The Whisk Bakery Cafe in Ditmas Park, Brooklyn is shuttered in the wake of owner Joshua Rubin
THE SLAIN Brooklyn cafe owner whose charred remains were identified this week was remembered Thursday as a passionate coffee maker who poured his soul into his business.
The badly burned body of Joshua Rubin, 30, was found Nov. 1 in a wooded area just outside of Allentown, Pa.
The owner of the Whisk Bakery Cafe in Ditmas Park died of a gunshot wound and was then set on fire, authorities revealed Wednesday.
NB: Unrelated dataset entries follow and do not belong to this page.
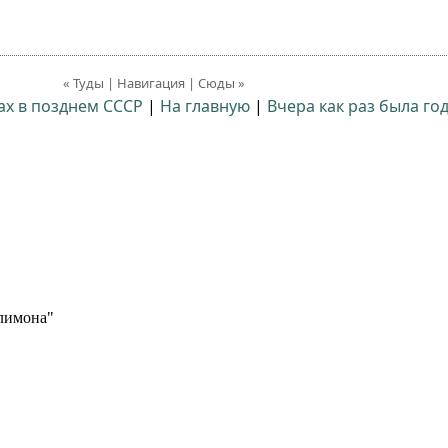
« Туды | Навигация | Сюды »
ах в позднем СССР
|
На главную
|
Вчера как раз была год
“It’s unbelievable,” said Mikhail Plotkin, 56, a salesman at an electronics store on the same block as the cafe.
“He was a little strange, but otherwise, he was a nice kid. I didn’t see anything out of the ordinary.”
Nino Randjelovic, who teaches at a school around the corner, said Rubin’s cafe brought an air of culture to the neighborhood.
The eatery, which was filled with art, books and music, opened in mid-September.
“He had plans to bring that sort of thing here — and he would have been successful,” Randjelovic said.
“I”m kind of sad.”
Rubin, whom sources said had a history of mental illness, was last seen leaving his Kensington home on Oct. 31.
His credit card was used a couple of days later at Woodbury Commons, an outlet mall in Orange County, N.Y., a source said.
His disappearance prompted friends and loved ones to paper Brooklyn with flyers — but their efforts yielded no leads.
No arrests have been made.
A makeshift memorial had been set up outside the cafe Thursday, consisting of a pale pink flower, white candles and a hand-sketched portrait.
“He was trying to figure the whole business thing out,” said the neighbor, a senior who declined to give his name. “I never saw any manifestation of mental illness. Whatever mental illness he had, it was minor, as far as I’m concerned.”